So far, we have built the visual elements of our avatar. The next part of the plan will see us develop Zippy’s animation logic and brain.

What's the plan, brain?

Figura 10. What's the plan, brain?

The plan, Pinky, is to integrate our application with the Azure Cognitive and OpenAI GPT services. This integration enables initiating conversations with Zippy via text messages. Here’s the workflow:

  1. Send a Text Message: A user sends a text message to Zippy.
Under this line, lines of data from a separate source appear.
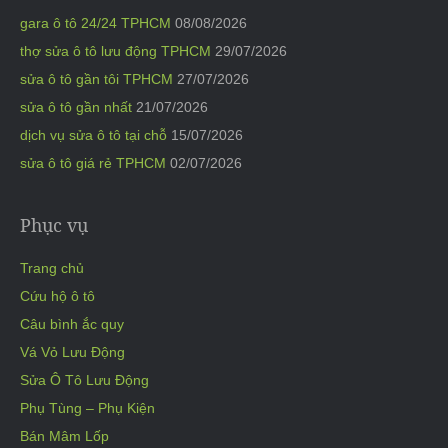
gara ô tô 24/24 TPHCM
08/08/2026
thợ sửa ô tô lưu động TPHCM
29/07/2026
sửa ô tô gần tôi TPHCM
27/07/2026
sửa ô tô gần nhất
21/07/2026
dịch vụ sửa ô tô tại chỗ
15/07/2026
sửa ô tô giá rẻ TPHCM
02/07/2026
Phục vụ
Trang chủ
Cứu hộ ô tô
Câu bình ắc quy
Vá Vỏ Lưu Động
Sửa Ô Tô Lưu Động
Phụ Tùng – Phụ Kiện
Bán Mâm Lốp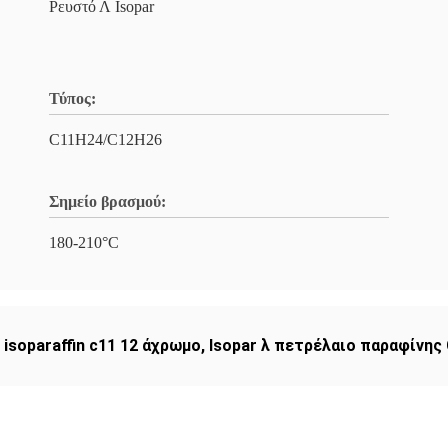
Ρευστό Λ Isopar
Τύπος:
C11H24/C12H26
Σημείο βρασμού:
180-210°C
,
isoparaffin c11 12 άχρωμο
,
Isopar λ πετρέλαιο παραφίνης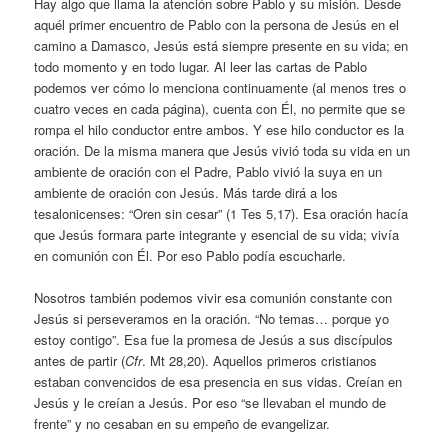
Hay algo que llama la atención sobre Pablo y su misión. Desde
aquél primer encuentro de Pablo con la persona de Jesús en el
camino a Damasco, Jesús está siempre presente en su vida; en
todo momento y en todo lugar. Al leer las cartas de Pablo
podemos ver cómo lo menciona continuamente (al menos tres o
cuatro veces en cada página), cuenta con Él, no permite que se
rompa el hilo conductor entre ambos. Y ese hilo conductor es la
oración. De la misma manera que Jesús vivió toda su vida en un
ambiente de oración con el Padre, Pablo vivió la suya en un
ambiente de oración con Jesús. Más tarde dirá a los
tesalonicenses: “Oren sin cesar” (1 Tes 5,17). Esa oración hacía
que Jesús formara parte integrante y esencial de su vida; vivía
en comunión con Él. Por eso Pablo podía escucharle.
Nosotros también podemos vivir esa comunión constante con
Jesús si perseveramos en la oración. “No temas… porque yo
estoy contigo”. Esa fue la promesa de Jesús a sus discípulos
antes de partir (
Cfr
. Mt 28,20). Aquellos primeros cristianos
estaban convencidos de esa presencia en sus vidas. Creían en
Jesús y le creían a Jesús. Por eso “se llevaban el mundo de
frente” y no cesaban en su empeño de evangelizar.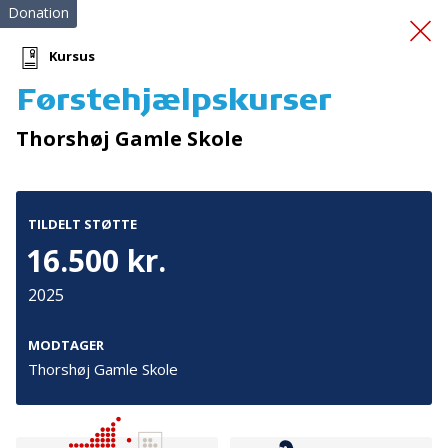
Donation
Kursus
Førstehjælpskurser
Indkøb af
Thorshøj Gamle Skole
sikkerhedsudstyr
TILDELT STØTTE
16.500 kr.
2025
Tilmeld nyhedsbrev
MODTAGER
Thorshøj Gamle Skole
De seneste nyheder om TrygFondens og TryghedsGruppens
aktiviteter direkte i din indbakke.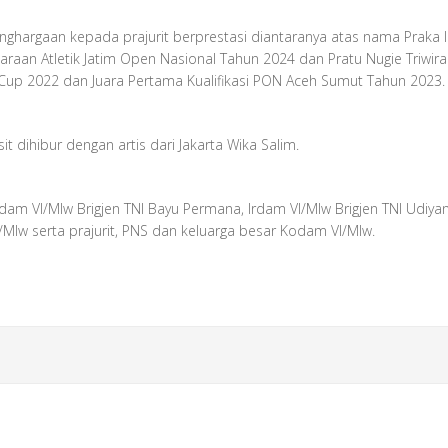
rgaan kepada prajurit berprestasi diantaranya atas nama Praka Ibnu
raan Atletik Jatim Open Nasional Tahun 2024 dan Pratu Nugie Triwira
up 2022 dan Juara Pertama Kualifikasi PON Aceh Sumut Tahun 2023.
it dihibur dengan artis dari Jakarta Wika Salim.
dam VI/Mlw Brigjen TNI Bayu Permana, Irdam VI/Mlw Brigjen TNI Udiyan
/Mlw serta prajurit, PNS dan keluarga besar Kodam VI/Mlw.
  2. Process with OpenAI API: The OpenAI API receives the message and generates a response, drawing from Zippy's designed personality, historical context, and knowledge base.

  3. Convert Response to Speech: The generated text response is then passed to Azure Cognitive's Text-to-Speech service, which converts the text into spoken audio along with corresponding visemes.

  4. Synchronize Avatar’s Mouth: Lastly, the produced audio and visemes are used to animate Zippy's mouth, ensuring the avatar's lip movements are synchronized with the audio.

Workflow

Figura 11. Workflow

Step 3. Building the brain of our Avatar with OpenAI and LangChain

Now that we’re ready to imbue our avatar with intelligence, we begin by integrating the following dependencies into our project, so run the following commands to install the necessary packages:

npm install langchain
npm install hnswlib-node
npm install html-to-text
npm jsdom

Let's break down the purpose and function of each dependency we've added:

  • LangChain: this is an open-source framework for building applications using LLMs. Langchain simplifies the creation of sophisticated chatbots that are capable of responding to complex and open-ended questions.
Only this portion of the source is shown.